Give back exactly the lines of the data below, starting with the line that has "keeping him outside of the ring as Strowman" and going on through the line that has "match. Daniel Bryan joined Michael Cole and".

[[ Data to examine, beginning ]]

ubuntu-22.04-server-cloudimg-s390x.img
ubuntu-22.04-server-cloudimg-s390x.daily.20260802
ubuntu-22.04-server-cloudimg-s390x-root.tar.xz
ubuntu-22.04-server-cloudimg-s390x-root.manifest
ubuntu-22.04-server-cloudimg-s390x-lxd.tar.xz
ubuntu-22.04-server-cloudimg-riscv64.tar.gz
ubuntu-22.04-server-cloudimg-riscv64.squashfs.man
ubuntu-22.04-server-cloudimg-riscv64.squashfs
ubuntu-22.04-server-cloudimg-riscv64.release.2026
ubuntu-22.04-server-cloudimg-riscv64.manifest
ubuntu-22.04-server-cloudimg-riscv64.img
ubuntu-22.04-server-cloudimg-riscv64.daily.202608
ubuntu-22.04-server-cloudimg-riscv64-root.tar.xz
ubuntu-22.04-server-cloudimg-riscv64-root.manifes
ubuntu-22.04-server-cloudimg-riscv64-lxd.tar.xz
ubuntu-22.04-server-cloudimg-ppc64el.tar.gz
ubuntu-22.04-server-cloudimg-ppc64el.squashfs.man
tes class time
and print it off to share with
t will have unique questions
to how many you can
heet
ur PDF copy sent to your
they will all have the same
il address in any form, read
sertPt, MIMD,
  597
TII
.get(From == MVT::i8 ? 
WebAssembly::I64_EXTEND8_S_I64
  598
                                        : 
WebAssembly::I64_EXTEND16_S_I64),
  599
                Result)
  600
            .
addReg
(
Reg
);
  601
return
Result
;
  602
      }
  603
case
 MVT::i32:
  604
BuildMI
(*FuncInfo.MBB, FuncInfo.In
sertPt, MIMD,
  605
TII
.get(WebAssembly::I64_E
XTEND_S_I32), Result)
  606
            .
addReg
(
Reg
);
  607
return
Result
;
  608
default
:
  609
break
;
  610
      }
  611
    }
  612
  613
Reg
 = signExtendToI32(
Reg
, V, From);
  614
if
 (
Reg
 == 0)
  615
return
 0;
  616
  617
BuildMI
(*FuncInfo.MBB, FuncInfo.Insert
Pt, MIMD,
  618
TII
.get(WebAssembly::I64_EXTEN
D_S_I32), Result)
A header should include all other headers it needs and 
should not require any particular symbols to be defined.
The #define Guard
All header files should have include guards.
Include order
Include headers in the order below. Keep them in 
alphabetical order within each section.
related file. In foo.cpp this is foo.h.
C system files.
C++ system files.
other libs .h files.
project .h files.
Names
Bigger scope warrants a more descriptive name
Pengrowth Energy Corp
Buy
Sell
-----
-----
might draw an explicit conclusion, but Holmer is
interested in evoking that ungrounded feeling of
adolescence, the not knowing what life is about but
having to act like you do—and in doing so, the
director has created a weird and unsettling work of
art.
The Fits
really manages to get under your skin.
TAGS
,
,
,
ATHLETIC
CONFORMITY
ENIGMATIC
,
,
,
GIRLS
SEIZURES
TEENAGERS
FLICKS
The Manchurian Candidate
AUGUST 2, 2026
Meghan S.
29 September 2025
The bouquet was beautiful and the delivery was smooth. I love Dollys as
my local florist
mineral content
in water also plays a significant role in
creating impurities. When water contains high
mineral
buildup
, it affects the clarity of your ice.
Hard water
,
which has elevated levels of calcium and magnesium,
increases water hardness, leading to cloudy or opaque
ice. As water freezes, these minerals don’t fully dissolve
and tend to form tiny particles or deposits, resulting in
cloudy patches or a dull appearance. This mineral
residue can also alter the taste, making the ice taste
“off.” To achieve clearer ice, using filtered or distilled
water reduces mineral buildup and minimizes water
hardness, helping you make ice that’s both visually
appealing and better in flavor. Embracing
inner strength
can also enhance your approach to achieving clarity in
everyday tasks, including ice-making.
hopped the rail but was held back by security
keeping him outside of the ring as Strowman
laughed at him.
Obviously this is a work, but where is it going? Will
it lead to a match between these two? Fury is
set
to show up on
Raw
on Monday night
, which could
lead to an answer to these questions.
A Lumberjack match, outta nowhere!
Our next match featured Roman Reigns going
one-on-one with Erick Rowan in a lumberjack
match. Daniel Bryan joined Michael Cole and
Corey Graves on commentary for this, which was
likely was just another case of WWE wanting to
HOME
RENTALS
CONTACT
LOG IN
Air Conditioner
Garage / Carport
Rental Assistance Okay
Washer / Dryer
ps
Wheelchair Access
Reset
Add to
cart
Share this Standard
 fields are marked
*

[[ Data to examine, end ]]

Output of the task:
keeping him outside of the ring as Strowman
laughed at him.
Obviously this is a work, but where is it going? Will
it lead to a match between these two? Fury is
set
to show up on
Raw
on Monday night
, which could
lead to an answer to these questions.
A Lumberjack match, outta nowhere!
Our next match featured Roman Reigns going
one-on-one with Erick Rowan in a lumberjack
match. Daniel Bryan joined Michael Cole and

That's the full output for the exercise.